China and Russia are embarking on campaigns to erode confidence in the European Union’s coronavirus strategy and arouse skepticism about the coronavirus vaccines being developed in the West, the foreign service said. EU in a report released on Wednesday.
The report also raised concerns that countries are using these efforts to exert special influence over the Western Balkans.
What did the EU say?
The findings come from a report released by the EU External Action Service (EEAS) on disinformation regarding the COVID-19 pandemic.
According to the report, “state-sponsored disinformation” efforts have intensified since early 2021, as vaccine deployments began to accelerate around the world.
As China and Russia have increased their efforts to promote their own state-produced vaccines, they have used these promotions to “undermine trust” in Western vaccines and European institutions.
To do so, the two countries “use state-controlled media, proxy media networks and social media, including official diplomatic social media accounts, to achieve these goals,” the report said.
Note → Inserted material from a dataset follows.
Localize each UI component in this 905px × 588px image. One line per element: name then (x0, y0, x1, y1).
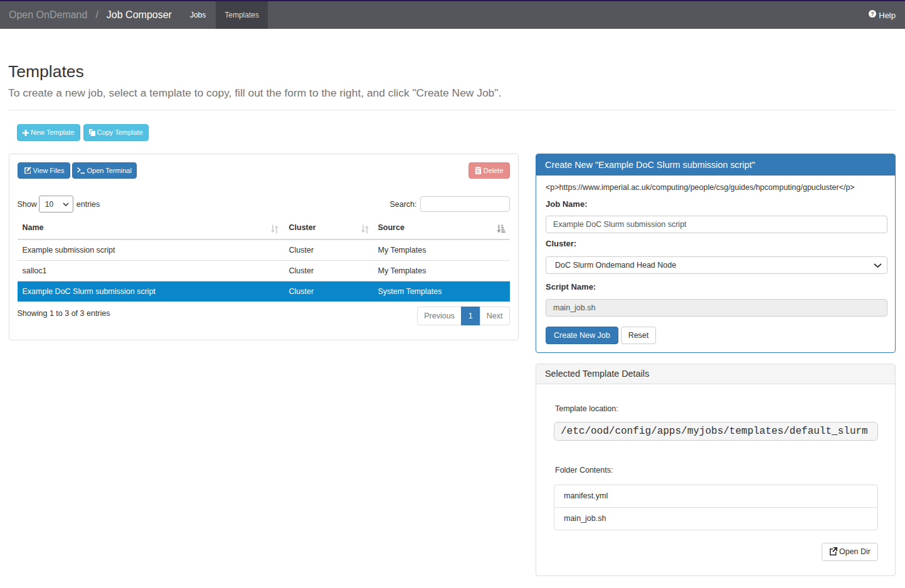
svg-text:?: ? (871, 11, 875, 17)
In Russia, state media are trying to “cast doubt” on the European Medicines Agency (EMA) and accuse the body of delaying approval of Russia’s Sputnik V vaccine.
China, meanwhile, has spread “misleading accounts” about the origins of the coronavirus as well as the safety of some Western vaccines.
A Russian sovereign wealth fund responsible for marketing Sputnik V said the disinformation campaign was in fact against Russia and its vaccine.
“We will continue to fight against the disinformation campaign against Sputnik V in order to protect lives around the world and avoid the vaccine monopoly some vaccine producers may aspire to,” he said on Twitter.
Beijing and Moscow’s “vaccine diplomacy” strategies specifically target the Western Balkans in an effort to exert influence, the report said.
The report expressed concern that increasing coronavirus cases in the bloc and slow vaccine deployments are seen by Russia and China as examples of failed democracy and open societies.
Although the EU has been criticized for its slower-than-expected deployment of vaccines, the bloc says an increase in deliveries means it is on track to vaccinate 70% of adults this summer.
Yet Hungary broke with the rest of the EU and administered vaccines from both Russia and China.
In March, the EMA launched an ongoing review of Sputnik V. If given the green light, it would be the first coronavirus vaccine produced by non-Westerners to be approved for use in the OR.